実際、大阪市の合流式下水道改善事業では、そもそも合流式だと降雨時の環境負荷が大きいことが主要な課題として挙げられてきた。
東京もうかうかしていられない。大都市ならではの人口集中と密集地ゆえに、日々大量の下水が生成される。合流式という選択肢は迅速な整備を後押しした一方で、処理能力を超えた量の下水が一気に海へ流れ込むというリスクを常に孕んでいる。
5. 23区以外の都市事情
そんな中、東京23区より少ない人口を抱える都市雇用圏では、分流式下水道が主流だ。
たとえば、都市雇用圏人口が65~80万人クラスの地方中核都市では、豪雨時の河川放流リスクを抑えられる分流式下水道を採用しているところが多い。地価も都心に比べて抑制されるため、管渠を二本敷設しても建設・維持コストとのバランスが取れるからだ。
光子はふと、地方に住む友人の言葉を思い出す。
「こっちじゃ豪雨でも下水臭なんてほとんどないよ。雨が降ったら雨水だけを排水してくれるし」
それは分流式下水道の恩恵を体現した言葉だった。
6. 音と匂いの狭間で
再び光子は大通りへと戻り、一息つく。舗道に落ちる雨粒の音が、嫌な匂いをかき消すかのようにリズムを刻んでいる。
「この匂いと音の狭間に立っていると、都市の呼吸が見える気がする」
時折、遠くで警報が鳴り響き、それは排水ポンプがフル稼働を始めた合図。下水道の閾値を超えた鮮明なサインだろう。
7. 未来への減災策
光子はもう一度澄んだ息を吸って、ポケットからスマートフォンを取り出す。東京都の最新下水道整備計画を確認し、合流式から分流式への切り替えや雨水タンクの導入を進める動きを追う。

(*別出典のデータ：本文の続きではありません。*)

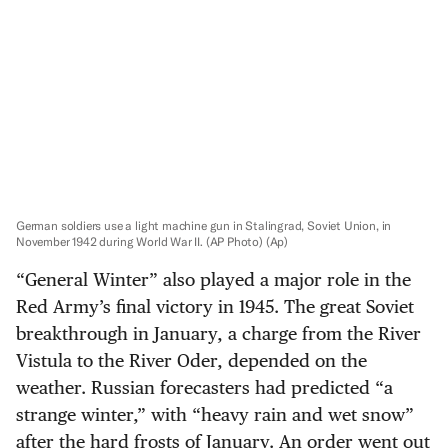
German soldiers use a light machine gun in Stalingrad, Soviet Union, in
November 1942 during World War II. (AP Photo)
(Ap)
“General Winter” also played a major role in the
Red Army’s final victory in 1945. The great Soviet
breakthrough in January, a charge from the River
Vistula to the River Oder, depended on the
weather. Russian forecasters had predicted “a
strange winter,” with “heavy rain and wet snow”
after the hard frosts of January. An order went out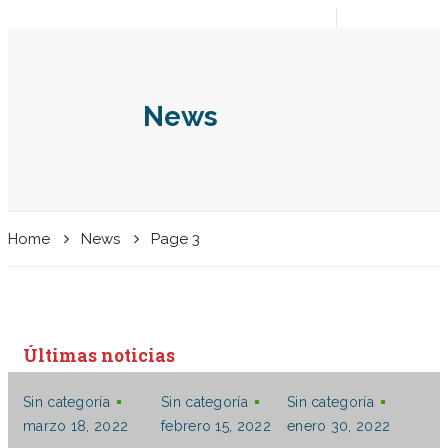
Español
Aplique
Entrar
News
Home
News
Page 3
Últimas noticias
Sin categoría
Sin categoría
Sin categoría
marzo 18, 2022
febrero 15, 2022
enero 30, 2022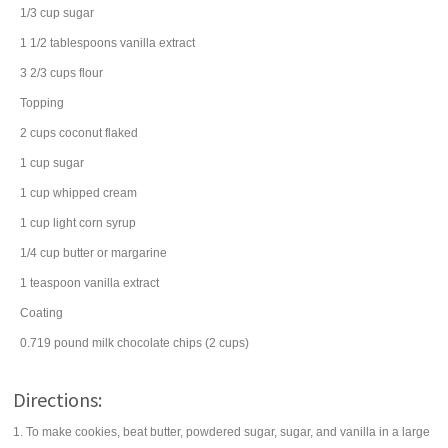
1/3
cup
sugar
1 1/2
tablespoons
vanilla extract
3 2/3
cups
flour
Topping
2
cups
coconut
flaked
1
cup
sugar
1
cup
whipped cream
1
cup
light corn syrup
1/4
cup
butter
or margarine
1
teaspoon
vanilla extract
Coating
0.719
pound
milk chocolate chips
(2 cups)
Directions:
1. To make cookies, beat butter, powdered sugar, sugar, and vanilla in a large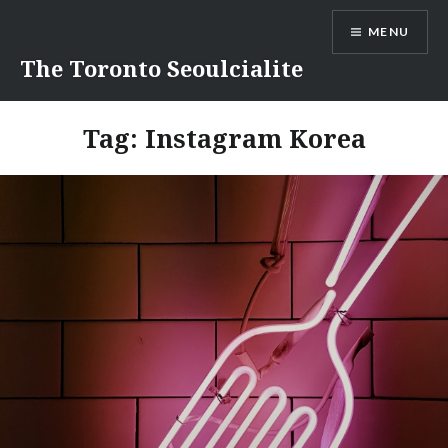
Skip
MENU
to
content
The Toronto Seoulcialite
Tag:
Instagram Korea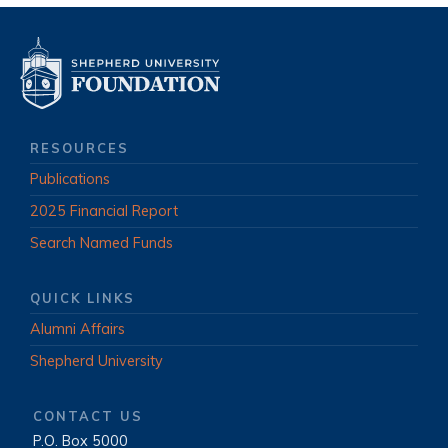
RESOURCES
Publications
2025 Financial Report
Search Named Funds
QUICK LINKS
Alumni Affairs
Shepherd University
CONTACT US
P.O. Box 5000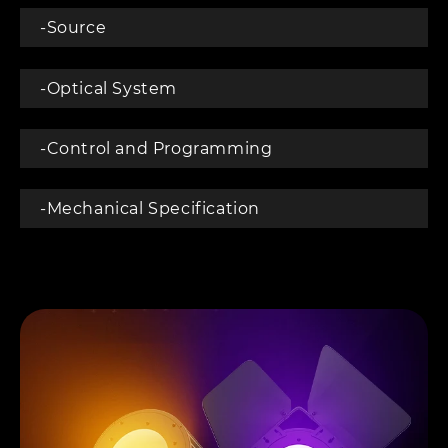
-Source
-Optical System
-Control and Programming
-Mechanical Specification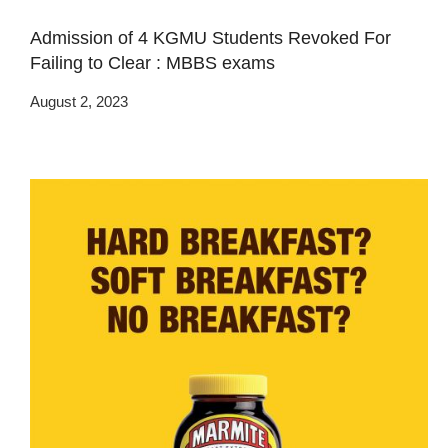
Admission of 4 KGMU Students Revoked For
Failing to Clear : MBBS exams
August 2, 2023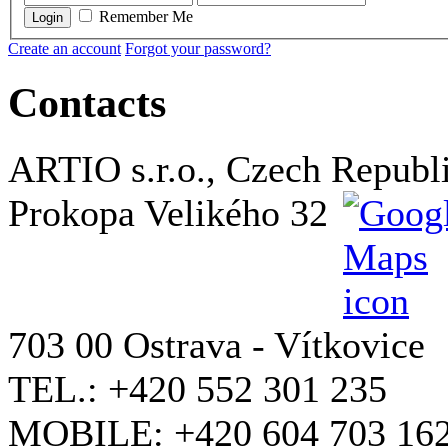
Remember Me
Login
Create an account
Forgot your password?
Contacts
ARTIO s.r.o., Czech Republ
Prokopa Velikého 32
703 00 Ostrava - Vítkovice
TEL.: +420 552 301 235
MOBILE: +420 604 703 16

「世田谷区でも分流式の整備率はわずか2割。まだまだ道半ばね」と彼女はつぶやく。
新たに導入される雨水貯留システムや、地下貯留施設の整備は、せめて下水の急増を抑えるための仕組みの一端として期待される。だが、それだけでは都市の急激な人口集中に伴う排水量を賄いきれないだろう。
8. 終章——匂いと共に生きる都市
夜更けの東京湾岸に佇む光子は、小さく笑いながら思う。「この匂いとも、もううまく付き合っていくしかないね」。下水道を分流式に全面転換するのは時間と莫大な予算が必要だ。

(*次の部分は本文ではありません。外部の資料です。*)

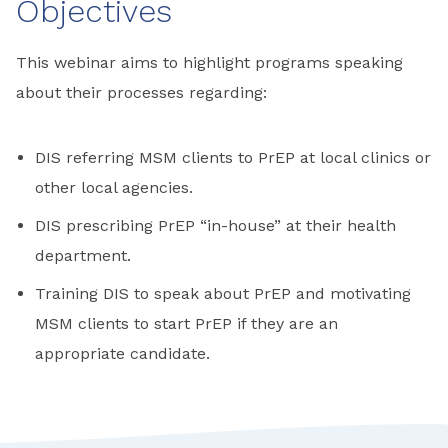
Objectives
This webinar aims to highlight programs speaking
about their processes regarding:
DIS referring MSM clients to PrEP at local clinics or
other local agencies.
DIS prescribing PrEP “in-house” at their health
department.
Training DIS to speak about PrEP and motivating
MSM clients to start PrEP if they are an
appropriate candidate.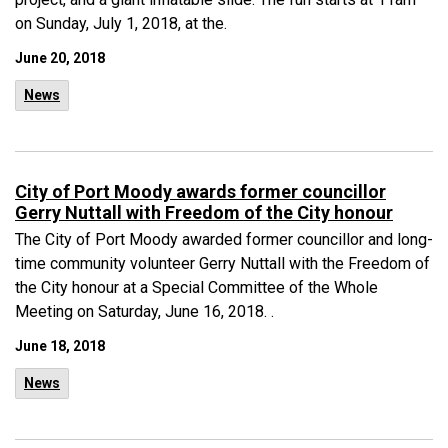
on Sunday, July 1, 2018, at the.
June 20, 2018
News
City of Port Moody awards former councillor
Gerry Nuttall with Freedom of the City honour
The City of Port Moody awarded former councillor and long-
time community volunteer Gerry Nuttall with the Freedom of
the City honour at a Special Committee of the Whole
Meeting on Saturday, June 16, 2018. .
June 18, 2018
News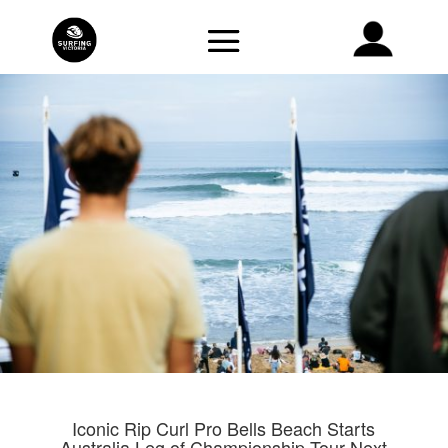
Iconic Rip Curl Pro Bells Beach Starts
Australia Leg of Championship Tour Next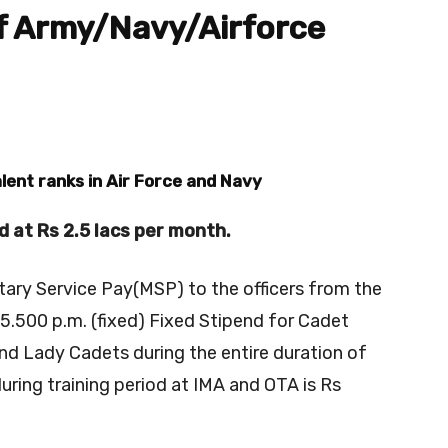
of Army/Navy/Airforce
lent ranks in Air Force and Navy
ed at Rs 2.5 lacs per month.
itary Service Pay(MSP) to the officers from the
15.500 p.m. (fixed) Fixed Stipend for Cadet
nd Lady Cadets during the entire duration of
during training period at IMA and OTA is Rs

だが確かなのは、合流式だからこそ生まれるこの匂いは、都市の規模と歴史が作り上げた「負の遺産」の象徴であるということだ。
遠くで波が浜に打ち寄せる音に混ざって、かすかに嗚咽のような合流式下水の吐息が聞こえる。光子はそれを背に立ち去る──次の雨を前に、下水道の課題と向き合うために。